What's wrong with hiring new ICT people, especially in SMEs

I wanted to write this as a rant, but I think it is a better idea to explain what is the source of my problem, trying to keep a constructive approach to the subject.

Finding new workers in the IT, in 2022, in Italy and in an SME is doomed.

Wait… What?

The problem

Companies are struggling to find good people in the ICT field, both juniors (real ones) and seniors. We are a GIS software house, and we are looking for software engineers. We actually know there is only a very remote chance to find someone who could start in a reasonable amount of time (tomorrow is not a feasible, real option) and who’s able to work in a complex ecosystem like the GIS' one. So usually we put people in a long-term learning process, which only relies on scholar knowledge as foundation.

"Great!", you may say. Well, it would be as you say if only people were good enough in the average.

Let’s take a look at the profile we were (are) looking for: “Bachelor degree in computer science or computer engineering. Knowledge of at least an OOP programming language. Basic technical English”.
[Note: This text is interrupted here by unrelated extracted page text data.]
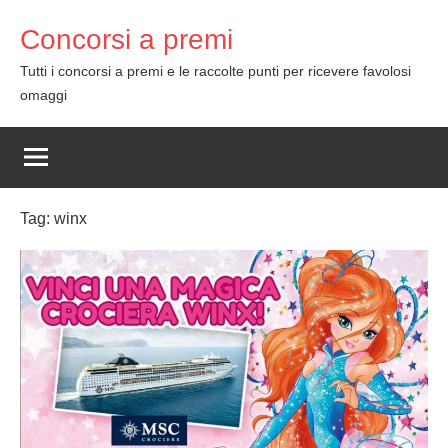
Skip
Concorsi a premi
to
content
Tutti i concorsi a premi e le raccolte punti per ricevere favolosi
omaggi
Tag:
winx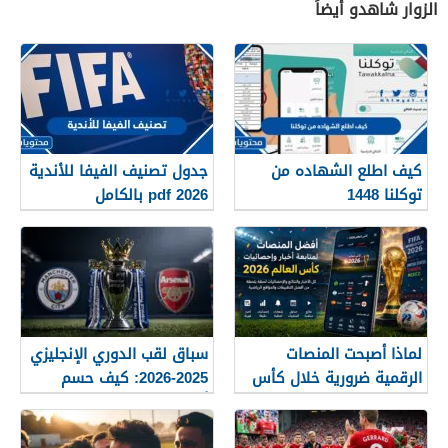
الزوار شاهدو أيضاً
كيف اطلع الشهاده من
جدول تصنيف الفيفا للأندية
توكلنا 1448
2026 pdf بالكامل
لماذا أصبحت المنصات
سباق لقب الدوري الإنجليزي
الرقمية ضرورية خلال كأس
2025-2026: كيف حسم
العالم؟
أرسنال اللقب في النهاية؟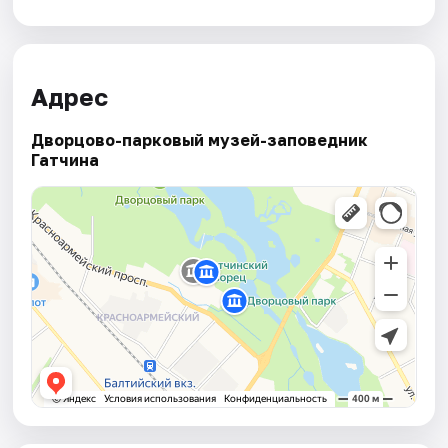
Адрес
Дворцово-парковый музей-заповедник
Гатчина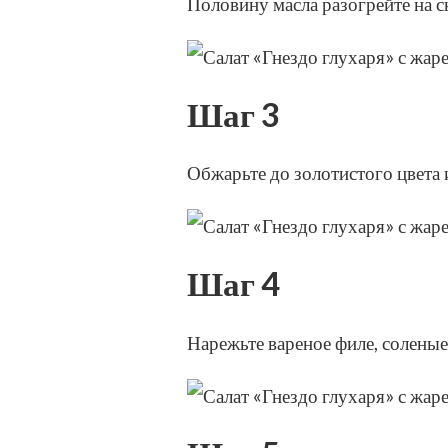
Половину масла разогрейте на с
Шаг 3
Обжарьте до золотистого цвета
Шаг 4
Нарежьте вареное филе, солены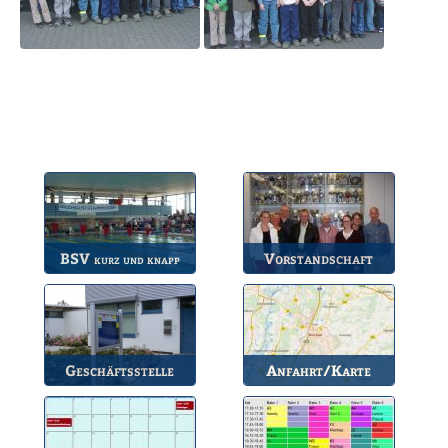
BSV
Vorstandschaft
kurz und knapp
Die wichtigsten Infos
Unsere amtierende
zum BSV.
Vorstandschaft.
Geschäftsstelle
Anfahrt/Karte
Anlaufstelle für alle
So können Sie uns
Fragen.
erreichen.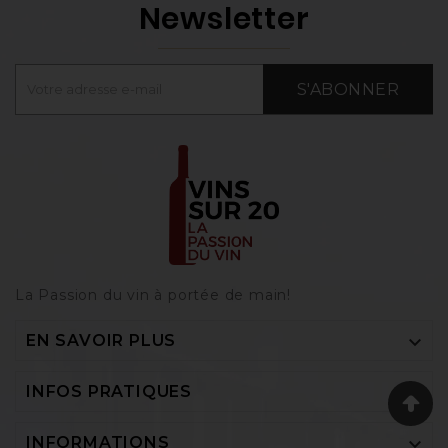
Newsletter
S'ABONNER
La Passion du vin à portée de main‎!

EN SAVOIR PLUS

INFOS PRATIQUES

INFORMATIONS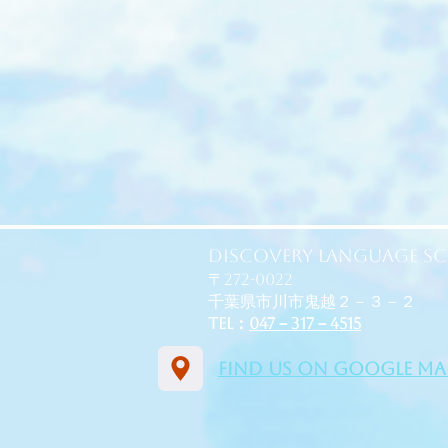
Discovery Language S
〒272-0022
千葉県市川市鬼越２－３－２
TEL：
047－317－4515
Find us on Google ma
​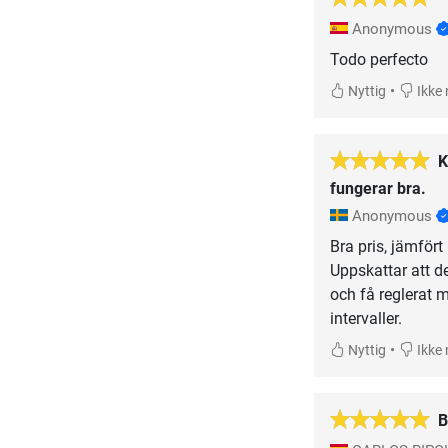
Anonymous
Todo perfecto
•
Nyttig
Ikke 
K
fungerar bra.
Anonymous
Bra pris, jämför
Uppskattar att de
och få reglerat 
intervaller.
•
Nyttig
Ikke 
B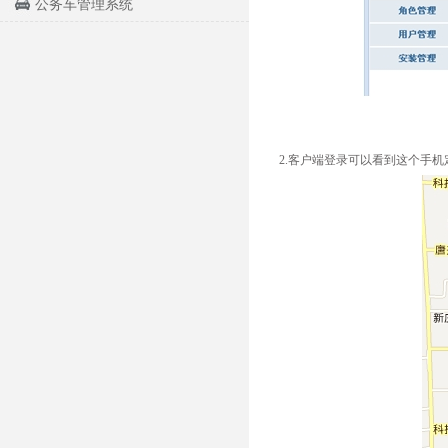
公务车管理系统
2.客户端登录可以看到这个手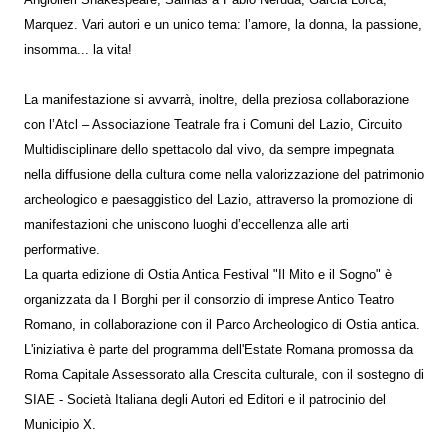
Marquez. Vari autori e un unico tema: l’amore, la donna, la passione,
insomma... la vita!
La manifestazione si avvarrà, inoltre, della preziosa collaborazione
con l’Atcl – Associazione Teatrale fra i Comuni del Lazio, Circuito
Multidisciplinare dello spettacolo dal vivo, da sempre impegnata
nella diffusione della cultura come nella valorizzazione del patrimonio
archeologico e paesaggistico del Lazio, attraverso la promozione di
manifestazioni che uniscono luoghi d’eccellenza alle arti
performative.
La quarta edizione di Ostia Antica Festival "Il Mito e il Sogno" è
organizzata da I Borghi per il consorzio di imprese Antico Teatro
Romano, in collaborazione con il Parco Archeologico di Ostia antica.
L'iniziativa è parte del programma dell'Estate Romana promossa da
Roma Capitale Assessorato alla Crescita culturale, con il sostegno di
SIAE - Società Italiana degli Autori ed Editori e il patrocinio del
Municipio X.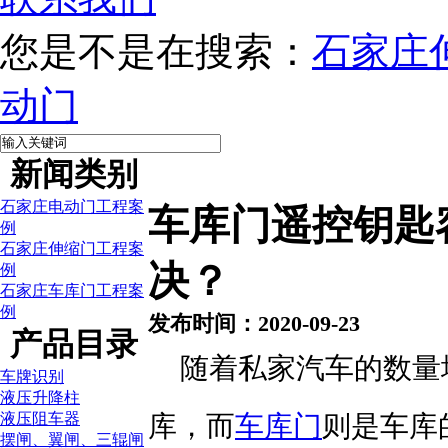
您是不是在搜索：
石家庄
动门
新闻类别
石家庄电动门工程案
车库门遥控钥匙
例
石家庄伸缩门工程案
决？
例
石家庄车库门工程案
例
发布时间：2020-09-23
产品目录
随着私家汽车的数量
车牌识别
液压升降柱
液压阻车器
库，而
车库门
则是车库
摆闸、翼闸、三辊闸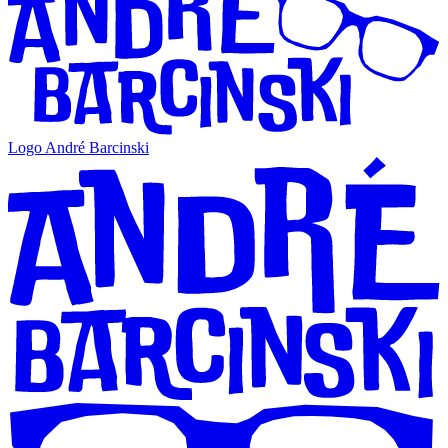
Logo André Barcinski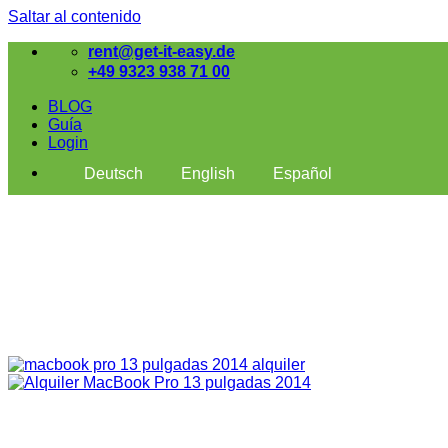
Saltar al contenido
rent@get-it-easy.de
+49 9323 938 71 00
BLOG
Guía
Login
Deutsch
English
Español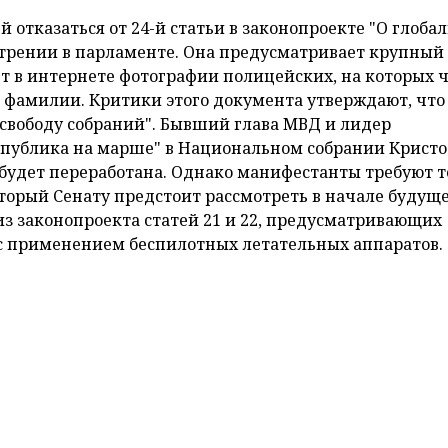
ли 5 декабря во время столкновений с участниками
конопроекта "О глобальной безопасности". Об этом
тренних дел Франции Жеральда Дарманена.
ательные итоги вчерашнего дня: 95 задержанных. Ср
давших 67 полицейских и жандармов, из них 48 -
в Па
ю им свою поддержку", - написал министр в своем Twi
го сообщалось о 64 задержанных на субботних акциях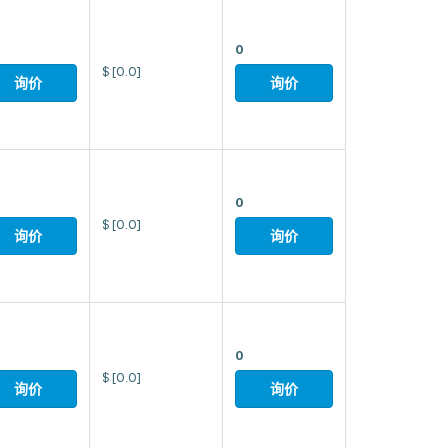
0
$
[0.0]
询价
询价
0
$
[0.0]
询价
询价
0
$
[0.0]
询价
询价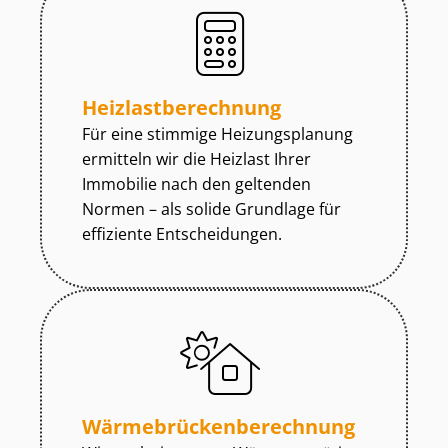
Heiz­last­be­rech­nung
Für eine stimmige Heizungsplanung
ermitteln wir die Heizlast Ihrer
Immobilie nach den geltenden
Normen – als solide Grundlage für
effiziente Entscheidungen.
Wär­me­brü­cken­be­rech­nung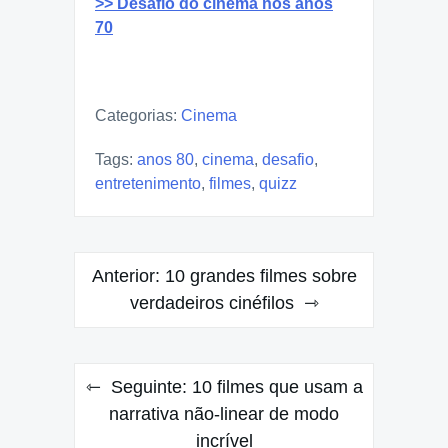
>> Desafio do cinema nos anos
70
Categorias:
Cinema
Tags:
anos 80
,
cinema
,
desafio
,
entretenimento
,
filmes
,
quizz
Navegação
Anterior:
10 grandes filmes sobre
de
verdadeiros cinéfilos
Post
Seguinte:
10 filmes que usam a
narrativa não-linear de modo
incrível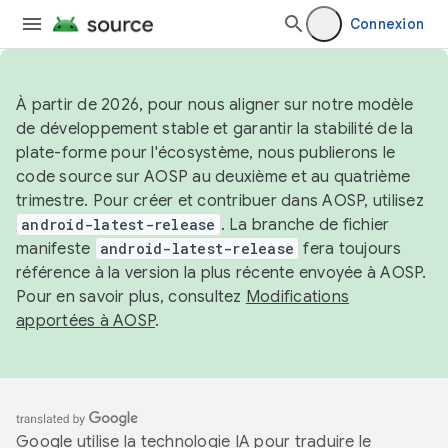
Connexion
À partir de 2026, pour nous aligner sur notre modèle
de développement stable et garantir la stabilité de la
plate-forme pour l'écosystème, nous publierons le
code source sur AOSP au deuxième et au quatrième
trimestre. Pour créer et contribuer dans AOSP, utilisez
android-latest-release
. La branche de fichier
manifeste
android-latest-release
fera toujours
référence à la version la plus récente envoyée à AOSP.
Pour en savoir plus, consultez
Modifications
apportées à AOSP
.
Google utilise la technologie IA pour traduire le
We tried hiring specialized headhunters, using LinkedIn, using word of mouth and social network advertising.

The average quality of the curricula we collected is unsatisfactory. I would say only a 10% of the CVs is worth an interview.

The role of education

We are looking for computer scientists with no work experience. It should be easy to find candidates. I won’t say everybody is a fit for the open position, but at least the premises should be satisfied.

The reality is different. Average knowledge level is very poor.

In my own personal experience, the new generations of so-called technicians are lacking basic capabilities like reasoning, problem-solving and consequential logic. Exceptions exist, but on the average it is very hard to find brilliant developers or sysadmins.

I think (my 2 cents) education is the main actor here. Schools are not teaching logic anymore, and sciolism has replaced reasoning. Also, technical subjects are less valued in Italian school, in favor of a humanistic approach.

University has a deep an orientation issue. High school students are deceived from distorted statistics. There is no place for a lot of lawyers in this country, nor there is a place for that niche degree you liked a lot.

Orientation should be done using market demand. The market now, since 2000, wants engineers and scientists.

You should choose your future path using data, not opinions.

This should be taught at the elementary school.

The problem with startups and SMEs

Another problem is that is the world of Facebook, Google, Amazon, Netflix, Apple and Microsoft, it is really hard to be attractive if you are a very small company.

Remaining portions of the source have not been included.